AirBnb also covers your home with their insurance policy when it’s rented; VRBO does not. (From the company’s terms and conditions: “Users are solely responsible for obtaining insurance coverage sufficient to protect their properties and guests or their trip, as applicable. Members agree to provide us with copies of relevant proof of coverage upon request.”)
The best place to list a short-term rental is Airbnb. While VRBO isn’t terrible — it scores better than competing rental site RedAwning, for instance — it’s hard for us to find an argument for listing here rather than with Airbnb.
If you want to find longer-term renters, however, there are a variety of better sites. Our favorite is SabbaticalHomes, which charges modest fees and specializes in placing educators in months-long rentals. If you happen to have a Cape Cod rental, we also like WeNeedaVacation.
If you’re an empty-nester looking for a roommate, check out Silvernest.
What their homeowners say: (From Consumer Affairs)
As many of us do, I worked very hard to finally at 57 purchased a condo in Bimini in the Bahamas, I sign up with VRBO thinking I will be protected while renting my home away from home. From time to time we lose water for a few hours, (this is a small island.) The renter left the kitchen spigot on and left to go home, the water came on and flooded my cond. Destroyed everything including my neighbors below. VRBO is refusing responsibilities for this damage. Please review their liability policy before using this company to rent your property. Now I am left with over $30,000 in damage
Used to love this site
“I used to love VRBO, was happy to pay their yearly fee, and have gotten 99% of my guests through them for years. No more! I am going to try other sites like HomeEscape that has the old VRBO model.”
“I used VRBO to advertise my property for 15 years and was very satisfied. As of this past year they have taken control of my home. I am not allowed to talk to my clients before renting nor accept checks or PayPal. My clients are charged an extra fee that amounts to hundreds of dollars.”
“We bought a small condo and wanted to rent it out on VRBO and Airbnb. After the first 30 days VRBO had no bookings or inquiries. Airbnb was filling up fast with over 10 books in the first 30 days (same photos same description). A few months later we came to the conclusion that Airbnb met our needs much better so we called to cancel VRBO only to be told we can only cancel in the first 30 days and receive a refund. Not satisfied with the customer service or how I was blamed for them not booking the unit. Never will they have my business.”
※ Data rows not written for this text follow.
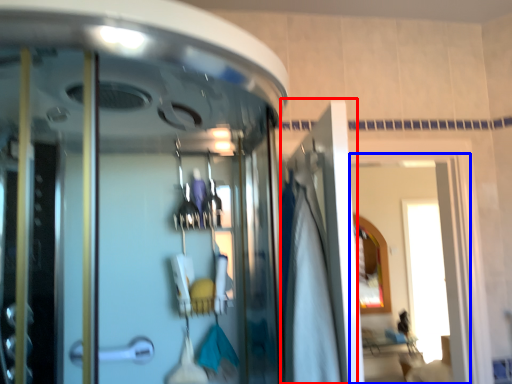 Question: Which point is further to the camera, door (highlighted by a red box) or window (highlighted by a blue box)?

Choices:
 (A) door
 (B) window

Answer: (B) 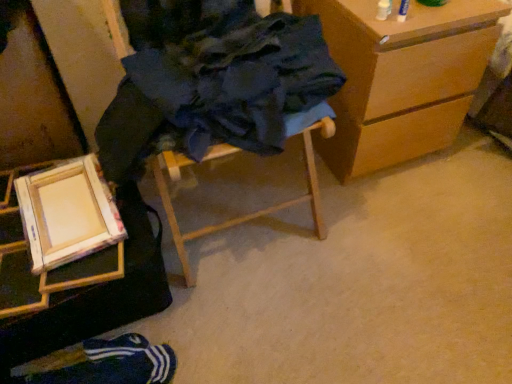 Question: Is wooden folding chair at center, the first furniture from the right, taller or shorter than wooden frame at lower left?

Choices:
 (A) short
 (B) tall

Answer: (B)

Question: From a real-world perspective, is wooden folding chair at center, the first furniture from the right, physically located above or below wooden frame at lower left?

Choices:
 (A) above
 (B) below

Answer: (A)

Question: Which is farther from the wooden folding chair at center, the first furniture from the right?

Choices:
 (A) blue fabric socks at lower left
 (B) wooden easel at lower left, the first furniture viewed from the left
 (C) wooden frame at lower left
 (D) wooden chest of drawers at right

Answer: (A)

Question: Estimate the real-world distances between objects in this image. Which object is closer to the wooden chest of drawers at right?

Choices:
 (A) wooden frame at lower left
 (B) wooden easel at lower left, the first furniture viewed from the left
 (C) blue fabric socks at lower left
 (D) wooden folding chair at center, positioned as the second furniture in left-to-right order

Answer: (D)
“Simply said, VRBO, or Homeaway, and Vacation Rentals.com, want those they “use” to pay for the subscription. There are certain parameters that penalize those, like me, who do not. Basically, if you do not pay for a subscription, they put you in the bottom of the search results. I used to get half my business from Homeaway/VRBO until they changed a while ago to a harsh unequal format, that makes Property Management companies their most important customer, meanwhile leaving me, a owner operating rental, scraping for attention.”